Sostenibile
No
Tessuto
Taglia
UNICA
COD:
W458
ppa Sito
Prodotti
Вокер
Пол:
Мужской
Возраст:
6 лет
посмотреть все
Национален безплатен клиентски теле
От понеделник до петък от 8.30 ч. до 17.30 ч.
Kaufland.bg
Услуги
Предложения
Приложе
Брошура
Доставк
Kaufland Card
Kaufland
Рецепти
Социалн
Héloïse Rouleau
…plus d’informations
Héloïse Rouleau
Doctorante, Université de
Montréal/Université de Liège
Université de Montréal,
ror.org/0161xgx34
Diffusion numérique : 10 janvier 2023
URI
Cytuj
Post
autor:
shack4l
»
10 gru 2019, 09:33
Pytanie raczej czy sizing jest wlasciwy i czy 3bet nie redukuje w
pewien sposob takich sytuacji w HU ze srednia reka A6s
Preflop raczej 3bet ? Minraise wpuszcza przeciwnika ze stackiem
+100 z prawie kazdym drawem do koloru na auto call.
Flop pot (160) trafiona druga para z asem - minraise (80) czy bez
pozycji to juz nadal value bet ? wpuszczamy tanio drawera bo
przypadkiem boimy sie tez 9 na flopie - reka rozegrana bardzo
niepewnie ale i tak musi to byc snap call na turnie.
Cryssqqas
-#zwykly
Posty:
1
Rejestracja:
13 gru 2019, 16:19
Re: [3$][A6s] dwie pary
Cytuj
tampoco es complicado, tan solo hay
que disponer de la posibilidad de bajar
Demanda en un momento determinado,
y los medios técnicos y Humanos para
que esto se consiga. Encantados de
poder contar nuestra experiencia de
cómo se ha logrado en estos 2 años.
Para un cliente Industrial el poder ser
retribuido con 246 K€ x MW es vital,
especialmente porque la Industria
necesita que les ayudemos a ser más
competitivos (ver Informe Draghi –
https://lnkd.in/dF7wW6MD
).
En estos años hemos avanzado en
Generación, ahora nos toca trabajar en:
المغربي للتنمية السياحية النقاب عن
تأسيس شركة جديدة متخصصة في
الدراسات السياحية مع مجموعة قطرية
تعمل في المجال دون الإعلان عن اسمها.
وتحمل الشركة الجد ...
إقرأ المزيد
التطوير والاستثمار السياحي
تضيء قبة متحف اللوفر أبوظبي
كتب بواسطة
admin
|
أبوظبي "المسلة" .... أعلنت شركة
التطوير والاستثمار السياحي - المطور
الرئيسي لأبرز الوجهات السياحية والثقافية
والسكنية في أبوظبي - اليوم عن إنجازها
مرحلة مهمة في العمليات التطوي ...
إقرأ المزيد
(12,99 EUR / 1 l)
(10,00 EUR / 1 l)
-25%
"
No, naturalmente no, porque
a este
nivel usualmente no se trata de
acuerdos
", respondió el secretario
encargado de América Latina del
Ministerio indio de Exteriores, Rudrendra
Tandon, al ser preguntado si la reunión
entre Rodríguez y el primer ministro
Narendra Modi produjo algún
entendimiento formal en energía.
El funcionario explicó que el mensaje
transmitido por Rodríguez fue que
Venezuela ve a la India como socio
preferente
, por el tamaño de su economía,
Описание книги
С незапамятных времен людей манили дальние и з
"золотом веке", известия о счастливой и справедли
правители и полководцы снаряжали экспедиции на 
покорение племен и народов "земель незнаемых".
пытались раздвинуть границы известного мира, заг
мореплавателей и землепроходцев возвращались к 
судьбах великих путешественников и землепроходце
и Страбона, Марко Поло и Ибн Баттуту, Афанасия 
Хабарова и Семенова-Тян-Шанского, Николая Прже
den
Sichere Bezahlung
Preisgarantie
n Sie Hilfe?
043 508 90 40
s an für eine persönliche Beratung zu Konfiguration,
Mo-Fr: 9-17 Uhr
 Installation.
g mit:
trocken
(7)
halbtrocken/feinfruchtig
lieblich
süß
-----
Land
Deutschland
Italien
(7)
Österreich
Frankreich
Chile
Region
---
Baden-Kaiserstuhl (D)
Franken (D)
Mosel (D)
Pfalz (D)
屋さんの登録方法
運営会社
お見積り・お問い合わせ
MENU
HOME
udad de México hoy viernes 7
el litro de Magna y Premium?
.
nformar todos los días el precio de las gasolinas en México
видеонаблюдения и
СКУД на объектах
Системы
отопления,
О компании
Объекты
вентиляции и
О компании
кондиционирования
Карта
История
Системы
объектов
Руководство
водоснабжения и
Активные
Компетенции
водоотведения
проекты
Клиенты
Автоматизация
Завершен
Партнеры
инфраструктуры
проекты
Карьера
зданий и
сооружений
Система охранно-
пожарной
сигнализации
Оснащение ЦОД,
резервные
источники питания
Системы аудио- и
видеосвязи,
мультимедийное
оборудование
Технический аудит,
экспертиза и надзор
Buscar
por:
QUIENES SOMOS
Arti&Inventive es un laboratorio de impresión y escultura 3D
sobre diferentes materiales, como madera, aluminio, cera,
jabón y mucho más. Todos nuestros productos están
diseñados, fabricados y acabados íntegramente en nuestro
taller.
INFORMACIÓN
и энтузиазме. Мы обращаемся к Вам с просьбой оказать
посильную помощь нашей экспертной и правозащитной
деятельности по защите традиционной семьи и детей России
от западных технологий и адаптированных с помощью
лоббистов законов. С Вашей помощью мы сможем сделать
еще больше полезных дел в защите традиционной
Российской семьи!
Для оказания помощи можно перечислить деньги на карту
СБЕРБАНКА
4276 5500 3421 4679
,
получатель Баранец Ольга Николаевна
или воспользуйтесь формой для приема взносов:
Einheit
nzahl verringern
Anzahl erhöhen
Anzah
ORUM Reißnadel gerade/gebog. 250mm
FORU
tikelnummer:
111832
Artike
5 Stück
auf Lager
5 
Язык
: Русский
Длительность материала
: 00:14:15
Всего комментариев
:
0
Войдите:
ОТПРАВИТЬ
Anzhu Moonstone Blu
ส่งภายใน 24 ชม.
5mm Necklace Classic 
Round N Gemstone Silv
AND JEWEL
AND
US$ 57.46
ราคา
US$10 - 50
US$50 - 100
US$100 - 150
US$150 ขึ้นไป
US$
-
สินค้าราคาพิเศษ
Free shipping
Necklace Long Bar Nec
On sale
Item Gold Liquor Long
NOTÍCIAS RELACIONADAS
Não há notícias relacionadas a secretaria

Task item: Work out the number of lines in the listing above that hold the word "estos". Write that number by itself.

Written answer: 2